パナソニックはなぜ「膨大なシステム近代化問題」にプロセスマイニングを採用したのか
パナソニックはDX推進に当たってシステムの近代化を進めている。しかし、近代化の対象となるサイトが多く、新プラットフォームへの移行が難しいという課題を抱えていた。そこで同社が採用したのが「プロセスマイニング」だ。
業務に潜む「見えない非効率性」=無駄なプロセス、不要なプロセスがビジネスパフォーマンスの「サイレントキラー」だ。それを発見し、対処することは業務効率化だけでなくDX(デジタルトランスフォーメーション)への重要な布石になる。
「プロセスマイニング」は、既存システムからデータを収集して業務プロセスを可視化するソリューションだ。ドイツ/米国を本拠とするCelonisプロセスマイニングツールベンダーであるCelonisが2020年に発表したクラウドプラットフォーム「Execution Management System」(EMS)は、プロセス可視化に加えて業務の実行管理機能も持つ。Celonisによれば、業務プロセスの最適化に役立つだけでなく、ERPと連携することで、適切なタイミングで業務の自動実行が可能な仕組みを作り上げたという。

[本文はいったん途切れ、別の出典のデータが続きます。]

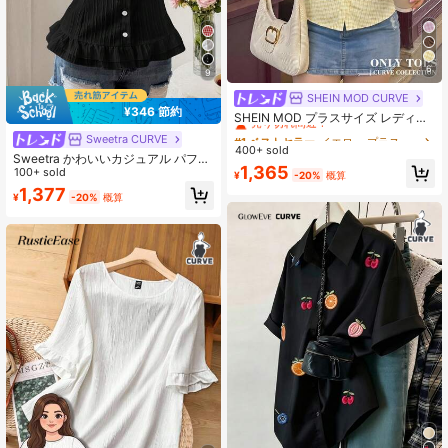
6
9
SHEIN MOD CURVE
#1 ベストセラー
イエロー プラスサイズのブラウス
¥346 節約
売り切れ間近！
SHEIN MOD プラスサイズ レディー
ス 半袖 イエローチェック柄シャツ、
#1 ベストセラー
#1 ベストセラー
イエロー プラスサイズのブラウス
イエロー プラスサイズのブラウス
Sweetra CURVE
夏
400+ sold
売り切れ間近！
売り切れ間近！
Sweetra かわいいカジュアル パフス
#1 ベストセラー
イエロー プラスサイズのブラウス
1,365
リーブ ウエスト絞り ボタン前開き
100+ sold
¥
-20%
概算
半袖 夏シャツ
売り切れ間近！
1,377
¥
-20%
概算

Celonisによるプロセスマイニングの概要紹介(注1)に続き、本稿はパナソニックが推進するDXである「PX」におけるプロセスマイニングの活用方法を見ていく。
本記事は、2022年6月28日に行われた「Celonis World Tour 2022 東京」における事例セッションの講演内容を基に編集部で再構成した
1200超ある巨大システム、どう近代化する?
2022年4月からホールティングス制に移行したパナソニックは、各事業分野が事業会社として経営することとなった。各会社が働き方やビジネスを変革して経営のスピードアップを狙うパナソニック流のDXを「PX」と名付けて推進している。その重要な要素である業務プラットフォームのモダナイゼーションに当たって、同社はCelonisが提供する「プロセスマイニング」を活用すると表明した。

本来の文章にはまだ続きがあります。